Aquel día, después del amor, Jara fue también muy clara y directa en sus deseos. Que calor, sabes que me gustaría. Te va a parecer una locura pero desearía darme un baño de vino fresco. No me atreví entonces a malgastar una barrica entera de buen Ribera en ese juego, hubiera sido difícil que mi padre no lo descubriese, pero pensé que usar el mosto recién sacado que descansaba aún en una gran cuba de acero era menos delito. Empalmé dos mangueras, encendí la bomba eléctrica pequeña y llené la bañera del apartamento de un mosto rosado, de olor muy intenso a uva madura, dulce de membrillo y cerezas. Ella se sumergió en aquella bañera enorme llena de aquel líquido turbio, oscuro y de un color rosado casi fluorescente. Venga, atrévete, métete aquí conmigo. Pero no lo hice. Su cuerpo lleno de curvas se fue perfumando y tiñendo con aquel mosto que luego chupé a conciencia en el camastro. Aquella noche no nos emborrachó el vino sino la libertad. Me asombró entonces que mi paladar, ya bastante educado por mis estancias en Burdeos y en La Rioja para aprender el oficio, podía separar muy bien el sabor a cerezas muy maduras, a dulce de membrillo recién tostado, a moras soleadas y grosellas verdes de aquel mosto, del sabor también dulce, pero más almizclado y sabroso, de su cuerpo de mujer. Cuando terminamos, ella se durmió sin que la sonrisa se le hubiera borrado aún de los labios. Abrí el gran ventanal del techo, salí con sigilo de la habitación y puse la bomba con la marcha inversa para restituir el mosto de la bañera a la cuba grande. Cuando terminó el trasiego volví a la pequeña cama y me dormí muy pegado a ella que seguía oliendo intensamente a fruta y a aventura.


Me dijo. Hace un mes, cuando me operaron y luego me dijeron que me moría pensé que no me quedaba por hacer o vivir ningún sueño pendiente. He llorado muchos días desde entonces, pero me he dado cuenta que no puedo seguir perdiendo este tiempo precioso, desperdiciar estos día en los que aún no duele. Quiero volver a vivir los pequeños placeres que más me gustan, preparar ese cordero asado, leer otra vez mis libros favoritos, volver a beber unas copas y compartir unas risas con los pocos amigos que nos quedan, caminar por la selva de Vietnam y Brasil, tocarte otra vez y bañarme de nuevo en vino. No me mires así. No te quiero triste. Además ahora no es tan raro, no es como entonces, muchas bodegas que venden el rollo del enoturismo ofrecen ese capricho en sus cartas. Al día siguiente, en la bodega nueva que nos diseñó Rogers, seleccioné la mejor barrica de tinto de la cosecha del noventa y nueve.
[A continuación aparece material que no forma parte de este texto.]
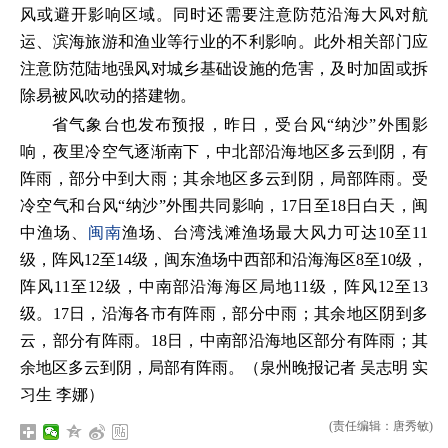
风或避开影响区域。同时还需要注意防范沿海大风对航
运、滨海旅游和渔业等行业的不利影响。此外相关部门应
注意防范陆地强风对城乡基础设施的危害，及时加固或拆
除易被风吹动的搭建物。
省气象台也发布预报，昨日，受台风“纳沙”外围影
响，夜里冷空气逐渐南下，中北部沿海地区多云到阴，有
阵雨，部分中到大雨；其余地区多云到阴，局部阵雨。受
冷空气和台风“纳沙”外围共同影响，17日至18日白天，闽
中渔场、
闽南
渔场、台湾浅滩渔场最大风力可达10至11
级，阵风12至14级，闽东渔场中西部和沿海海区8至10级，
阵风11至12级，中南部沿海海区局地11级，阵风12至13
级。17日，沿海各市有阵雨，部分中雨；其余地区阴到多
云，部分有阵雨。18日，中南部沿海地区部分有阵雨；其
余地区多云到阴，局部有阵雨。（泉州晚报记者 吴志明 实
习生 李娜）
(责任编辑：唐秀敏)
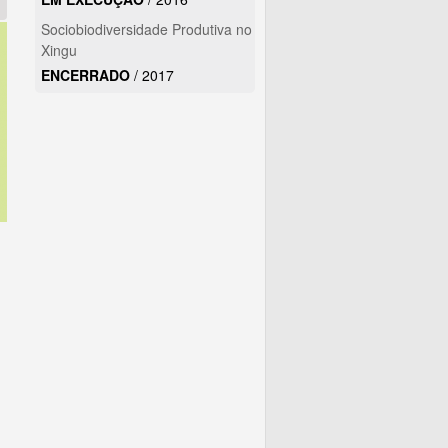
Sociobiodiversidade Produtiva no
Xingu
ENCERRADO
/
2017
La marca “Ribera de Liberto” se había convertido en tiempos de mi abuelo en una vino de prestigio en muchos restaurantes cuando Ribera de Duero era un tierra apenas conocida, mi padre consiguió poner nuestros caldos al mismo nivel que los mejores Riojas en el mercado nacional y yo luchaba ahora porque nuestros vinos compitieran con los mejores tintos del mundo. En las nuevas oficinas yo había mantenido las mismas costumbres del abuelo, apenas usaba mi casa en la ciudad, me pasaba la vida en la bodega. En la parte más alta de la zona de cubas de fermentación había hecho diseñar a Sir Richard un amplio y diáfano apartamento con una gran cama, una moderna cocina igual a la de mi amiga Ruscalleda y un baño presidido por la restaurada y vieja bañera imperial de don Liberto el indiano. Preparé las mangueras y la bomba de trasiego y llené la gran bañera con mi mejor vino. La barrica bordelesa que utilicé, junto con otras doscientas veinte del mejor roble francés, iban a ser embotelladas para conmemorar los cien años de vida de nuestra bodega.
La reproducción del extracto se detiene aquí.